Last revised by Frank Gaillard on 30 Jan 2024

Citation, DOI, disclosures and article data

Citation:

Jindani I, Gaillard F, Rensburg J, et al. Morning glory syndrome (eye). Reference article, Radiopaedia.org (Accessed on 19 Apr 2024) https://doi.org/10.53347/rID-8107

DOI:

https://doi.org/10.53347/rID-8107

Permalink:

https://radiopaedia.org/articles/8107

rID:

8107

Article created:

12 Jan 2010, Imran Jindani

Disclosures:

At the time the article was created Imran Jindani had no recorded disclosures.

View Imran Jindani's current disclosures

Last revised:

30 Jan 2024, Frank Gaillard ◉ ◈

Disclosures:

At the time the article was last revised Frank Gaillard had no financial relationships to ineligible companies to disclose.

View Frank Gaillard's current disclosures

Revisions:

16 times, by 11 contributors - see full revision history and disclosures

Systems:

Central Nervous System, Head & Neck

Sections:

Syndromes, Signs

Tags:

syndrome, eye, moyamoya

Synonyms:

Morning glory disc anomaly

Morning glory disc anomaly (MGDA), also known as morning glory syndrome, is a rare congenital malformation of the optic nerve which is frequently associated with midline abnormalities of the brain and skull ¹.

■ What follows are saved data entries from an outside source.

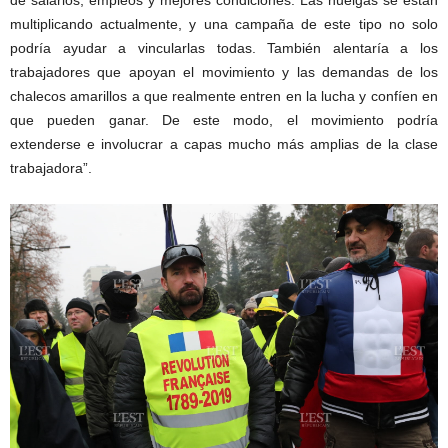
de salarios, empleos y mejores condiciones. Las huelgas se están
multiplicando actualmente, y una campaña de este tipo no solo
podría ayudar a vincularlas todas. También alentaría a los
trabajadores que apoyan el movimiento y las demandas de los
chalecos amarillos a que realmente entren en la lucha y confíen en
que pueden ganar. De este modo, el movimiento podría
extenderse e involucrar a capas mucho más amplias de la clase
trabajadora”.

Morning glory disc anomaly is characterized by an enlarged, funnel-shaped excavation in the optic disc, with peripapillary chorioretinal pigmentary changes and overlying central white glial tuft. The vessels are radially oriented, resembling the petals of the morning glory flower, making it challenging to distinguish the arteriolar and venous circulations ².

Associations

Morning glory disc anomaly has many frequently associated features ¹:

ocular manifestations:
- retinal detachment: thought to arise because of the communication between the subretinal, subarachnoid, and vitreous spaces
- persistent hyperplastic primary vitreous
- congenital cataract
- nanophthalmos
- eyelid hemangioma
- drusen
- preretinal gliosis
abnormalities of visual pathways:
- hypoplasia of the contralateral optic chiasm as a result of axonal degeneration
- optic nerve glioma
skull base abnormalities:
- basal encephalocele
- persistent craniopharyngeal canal
intracranial vascular malformations:
- static segmental aplasia of the circle of Willis
- moyamoya syndrome: shown to be present in up to 45% of cases
PHACE syndrome
neurofibromatosis type 2

Radiographic features

The diagnosis of morning glory disc anomaly is based on the clinical and fundoscopic features. However, imaging provides additional information regarding the associated ocular, midline and vascular abnormalities.

MRI

MRI is considered the imaging modality of choice ¹.

T1:
- a funnel-shaped morphologic pattern of the optic disc with elevation and hyperintensity of the adjacent retinal surface
- fat within the distal optic nerve sheath
T2:
- abnormal tissue within the distal intraorbital segment of the ipsilateral optic nerve
- effacement of the subarachnoid space at that level
- discontinuity of the uveoscleral coat at the optic nerve insertion
T1 C+ (Gd):
- enhancement of the abnormal tissue in the region of the distal optic nerve

Treatment and prognosis

As there is no definitive treatment for morning glory disc anomaly, management should focus on optimization of visual acuity and prevention of amblyopia ².

History and etymology

The condition was first described in 1970 by Kindler, and the name stems from the resemblance its fundoscopic features make to the morning glory flower ².

Differential diagnosis

The primary differential diagnosis is the optic nerve coloboma. Morning glory disc anomaly is almost universally a sporadic condition whereas optic nerve coloboma is commonly familial and may occur in association with multisystem congenital malformation syndromes ¹.